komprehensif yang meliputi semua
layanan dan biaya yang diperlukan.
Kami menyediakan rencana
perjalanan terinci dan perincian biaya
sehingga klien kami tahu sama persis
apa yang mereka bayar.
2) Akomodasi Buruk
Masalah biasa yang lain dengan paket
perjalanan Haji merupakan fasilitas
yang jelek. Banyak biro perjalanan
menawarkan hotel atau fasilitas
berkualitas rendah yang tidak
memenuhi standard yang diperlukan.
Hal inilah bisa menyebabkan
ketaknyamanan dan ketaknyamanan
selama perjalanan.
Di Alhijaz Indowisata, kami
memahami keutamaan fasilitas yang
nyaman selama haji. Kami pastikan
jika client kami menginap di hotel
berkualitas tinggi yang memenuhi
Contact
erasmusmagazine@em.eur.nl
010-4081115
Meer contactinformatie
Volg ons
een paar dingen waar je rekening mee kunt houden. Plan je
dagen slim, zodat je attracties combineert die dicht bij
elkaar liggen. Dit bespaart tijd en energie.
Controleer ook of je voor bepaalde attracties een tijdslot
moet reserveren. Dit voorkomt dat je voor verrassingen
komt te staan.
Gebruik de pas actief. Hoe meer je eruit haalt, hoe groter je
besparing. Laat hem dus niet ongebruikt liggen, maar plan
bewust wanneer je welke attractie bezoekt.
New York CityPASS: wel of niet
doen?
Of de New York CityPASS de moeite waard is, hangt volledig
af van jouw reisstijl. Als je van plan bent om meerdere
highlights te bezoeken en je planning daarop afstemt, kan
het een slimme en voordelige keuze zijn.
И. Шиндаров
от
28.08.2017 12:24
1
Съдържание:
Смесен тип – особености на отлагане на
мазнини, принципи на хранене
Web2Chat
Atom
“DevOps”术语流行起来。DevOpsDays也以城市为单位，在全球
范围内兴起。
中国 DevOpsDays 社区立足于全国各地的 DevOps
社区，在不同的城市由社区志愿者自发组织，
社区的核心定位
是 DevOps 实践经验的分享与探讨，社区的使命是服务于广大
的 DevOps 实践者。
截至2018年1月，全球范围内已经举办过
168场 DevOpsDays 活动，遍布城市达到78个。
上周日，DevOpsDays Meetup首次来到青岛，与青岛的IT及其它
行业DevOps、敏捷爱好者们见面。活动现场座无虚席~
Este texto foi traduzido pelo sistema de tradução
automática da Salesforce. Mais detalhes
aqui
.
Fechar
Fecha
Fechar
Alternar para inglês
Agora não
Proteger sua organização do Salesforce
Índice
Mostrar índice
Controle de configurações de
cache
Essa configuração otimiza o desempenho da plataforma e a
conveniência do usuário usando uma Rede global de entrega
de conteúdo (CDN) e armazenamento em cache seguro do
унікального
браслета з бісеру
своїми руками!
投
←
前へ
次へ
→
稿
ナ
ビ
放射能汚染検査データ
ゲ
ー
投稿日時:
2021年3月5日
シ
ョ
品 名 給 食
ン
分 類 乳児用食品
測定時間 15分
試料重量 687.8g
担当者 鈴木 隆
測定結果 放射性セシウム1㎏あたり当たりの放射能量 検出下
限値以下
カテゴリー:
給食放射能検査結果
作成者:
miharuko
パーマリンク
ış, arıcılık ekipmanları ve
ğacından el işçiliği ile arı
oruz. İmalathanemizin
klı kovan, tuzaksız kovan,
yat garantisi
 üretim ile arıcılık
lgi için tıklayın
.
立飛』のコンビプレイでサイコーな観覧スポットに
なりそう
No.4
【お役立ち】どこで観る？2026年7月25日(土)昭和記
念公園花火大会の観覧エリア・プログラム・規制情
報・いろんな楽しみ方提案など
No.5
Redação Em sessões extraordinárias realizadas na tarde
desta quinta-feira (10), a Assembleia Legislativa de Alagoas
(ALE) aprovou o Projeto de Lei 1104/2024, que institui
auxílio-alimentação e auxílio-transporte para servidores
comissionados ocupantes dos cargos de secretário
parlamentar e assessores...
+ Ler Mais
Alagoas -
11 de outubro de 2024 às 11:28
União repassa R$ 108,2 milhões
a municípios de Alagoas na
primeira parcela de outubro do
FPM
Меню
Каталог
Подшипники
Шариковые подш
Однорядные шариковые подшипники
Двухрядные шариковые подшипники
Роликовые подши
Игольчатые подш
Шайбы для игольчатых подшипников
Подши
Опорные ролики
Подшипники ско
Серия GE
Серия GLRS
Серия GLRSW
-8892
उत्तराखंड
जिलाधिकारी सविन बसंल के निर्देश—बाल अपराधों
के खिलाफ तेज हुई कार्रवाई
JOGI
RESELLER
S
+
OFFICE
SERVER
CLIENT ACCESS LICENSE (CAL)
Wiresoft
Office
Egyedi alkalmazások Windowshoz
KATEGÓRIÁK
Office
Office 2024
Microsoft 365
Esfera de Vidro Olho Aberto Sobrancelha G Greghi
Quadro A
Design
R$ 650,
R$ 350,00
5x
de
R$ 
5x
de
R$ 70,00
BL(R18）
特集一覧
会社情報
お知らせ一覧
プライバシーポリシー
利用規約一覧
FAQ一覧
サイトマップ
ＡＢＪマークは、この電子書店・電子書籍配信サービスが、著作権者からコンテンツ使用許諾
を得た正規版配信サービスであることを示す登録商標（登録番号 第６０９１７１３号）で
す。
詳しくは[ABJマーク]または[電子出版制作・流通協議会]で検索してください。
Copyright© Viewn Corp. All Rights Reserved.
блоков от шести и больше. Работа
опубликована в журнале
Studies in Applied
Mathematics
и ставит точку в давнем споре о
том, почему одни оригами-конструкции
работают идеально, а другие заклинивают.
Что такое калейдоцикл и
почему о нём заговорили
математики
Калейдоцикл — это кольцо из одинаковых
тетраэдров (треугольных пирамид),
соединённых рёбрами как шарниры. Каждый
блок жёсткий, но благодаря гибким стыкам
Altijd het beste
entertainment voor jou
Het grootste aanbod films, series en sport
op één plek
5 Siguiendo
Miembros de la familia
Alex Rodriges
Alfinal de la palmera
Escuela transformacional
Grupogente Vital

To do:
Set every line of the data down again, word for word.

Task solution:
komprehensif yang meliputi semua
layanan dan biaya yang diperlukan.
Kami menyediakan rencana
perjalanan terinci dan perincian biaya
sehingga klien kami tahu sama persis
apa yang mereka bayar.
2) Akomodasi Buruk
Masalah biasa yang lain dengan paket
perjalanan Haji merupakan fasilitas
yang jelek. Banyak biro perjalanan
menawarkan hotel atau fasilitas
berkualitas rendah yang tidak
memenuhi standard yang diperlukan.
Hal inilah bisa menyebabkan
ketaknyamanan dan ketaknyamanan
selama perjalanan.
Di Alhijaz Indowisata, kami
memahami keutamaan fasilitas yang
nyaman selama haji. Kami pastikan
jika client kami menginap di hotel
berkualitas tinggi yang memenuhi
Contact
erasmusmagazine@em.eur.nl
010-4081115
Meer contactinformatie
Volg ons
een paar dingen waar je rekening mee kunt houden. Plan je
dagen slim, zodat je attracties combineert die dicht bij
elkaar liggen. Dit bespaart tijd en energie.
Controleer ook of je voor bepaalde attracties een tijdslot
moet reserveren. Dit voorkomt dat je voor verrassingen
komt te staan.
Gebruik de pas actief. Hoe meer je eruit haalt, hoe groter je
besparing. Laat hem dus niet ongebruikt liggen, maar plan
bewust wanneer je welke attractie bezoekt.
New York CityPASS: wel of niet
doen?
Of de New York CityPASS de moeite waard is, hangt volledig
af van jouw reisstijl. Als je van plan bent om meerdere
highlights te bezoeken en je planning daarop afstemt, kan
het een slimme en voordelige keuze zijn.
И. Шиндаров
от
28.08.2017 12:24
1
Съдържание:
Смесен тип – особености на отлагане на
мазнини, принципи на хранене
Web2Chat
Atom
“DevOps”术语流行起来。DevOpsDays也以城市为单位，在全球
范围内兴起。
中国 DevOpsDays 社区立足于全国各地的 DevOps
社区，在不同的城市由社区志愿者自发组织，
社区的核心定位
是 DevOps 实践经验的分享与探讨，社区的使命是服务于广大
的 DevOps 实践者。
截至2018年1月，全球范围内已经举办过
168场 DevOpsDays 活动，遍布城市达到78个。
上周日，DevOpsDays Meetup首次来到青岛，与青岛的IT及其它
行业DevOps、敏捷爱好者们见面。活动现场座无虚席~
Este texto foi traduzido pelo sistema de tradução
automática da Salesforce. Mais detalhes
aqui
.
Fechar
Fecha
Fechar
Alternar para inglês
Agora não
Proteger sua organização do Salesforce
Índice
Mostrar índice
Controle de configurações de
cache
Essa configuração otimiza o desempenho da plataforma e a
conveniência do usuário usando uma Rede global de entrega
de conteúdo (CDN) e armazenamento em cache seguro do
унікального
браслета з бісеру
своїми руками!
投
←
前へ
次へ
→
稿
ナ
ビ
放射能汚染検査データ
ゲ
ー
投稿日時:
2021年3月5日
シ
ョ
品 名 給 食
ン
分 類 乳児用食品
測定時間 15分
試料重量 687.8g
担当者 鈴木 隆
測定結果 放射性セシウム1㎏あたり当たりの放射能量 検出下
限値以下
カテゴリー:
給食放射能検査結果
作成者:
miharuko
パーマリンク
ış, arıcılık ekipmanları ve
ğacından el işçiliği ile arı
oruz. İmalathanemizin
klı kovan, tuzaksız kovan,
yat garantisi
 üretim ile arıcılık
lgi için tıklayın
.
立飛』のコンビプレイでサイコーな観覧スポットに
なりそう
No.4
【お役立ち】どこで観る？2026年7月25日(土)昭和記
念公園花火大会の観覧エリア・プログラム・規制情
報・いろんな楽しみ方提案など
No.5
Redação Em sessões extraordinárias realizadas na tarde
desta quinta-feira (10), a Assembleia Legislativa de Alagoas
(ALE) aprovou o Projeto de Lei 1104/2024, que institui
auxílio-alimentação e auxílio-transporte para servidores
comissionados ocupantes dos cargos de secretário
parlamentar e assessores...
+ Ler Mais
Alagoas -
11 de outubro de 2024 às 11:28
União repassa R$ 108,2 milhões
a municípios de Alagoas na
primeira parcela de outubro do
FPM
Меню
Каталог
Подшипники
Шариковые подш
Однорядные шариковые подшипники
Двухрядные шариковые подшипники
Роликовые подши
Игольчатые подш
Шайбы для игольчатых подшипников
Подши
Опорные ролики
Подшипники ско
Серия GE
Серия GLRS
Серия GLRSW
-8892
उत्तराखंड
जिलाधिकारी सविन बसंल के निर्देश—बाल अपराधों
के खिलाफ तेज हुई कार्रवाई
JOGI
RESELLER
S
+
OFFICE
SERVER
CLIENT ACCESS LICENSE (CAL)
Wiresoft
Office
Egyedi alkalmazások Windowshoz
KATEGÓRIÁK
Office
Office 2024
Microsoft 365
Esfera de Vidro Olho Aberto Sobrancelha G Greghi
Quadro A
Design
R$ 650,
R$ 350,00
5x
de
R$ 
5x
de
R$ 70,00
BL(R18）
特集一覧
会社情報
お知らせ一覧
プライバシーポリシー
利用規約一覧
FAQ一覧
サイトマップ
ＡＢＪマークは、この電子書店・電子書籍配信サービスが、著作権者からコンテンツ使用許諾
を得た正規版配信サービスであることを示す登録商標（登録番号 第６０９１７１３号）で
す。
詳しくは[ABJマーク]または[電子出版制作・流通協議会]で検索してください。
Copyright© Viewn Corp. All Rights Reserved.
блоков от шести и больше. Работа
опубликована в журнале
Studies in Applied
Mathematics
и ставит точку в давнем споре о
том, почему одни оригами-конструкции
работают идеально, а другие заклинивают.
Что такое калейдоцикл и
почему о нём заговорили
математики
Калейдоцикл — это кольцо из одинаковых
тетраэдров (треугольных пирамид),
соединённых рёбрами как шарниры. Каждый
блок жёсткий, но благодаря гибким стыкам
Altijd het beste
entertainment voor jou
Het grootste aanbod films, series en sport
op één plek
5 Siguiendo
Miembros de la familia
Alex Rodriges
Alfinal de la palmera
Escuela transformacional
Grupogente Vital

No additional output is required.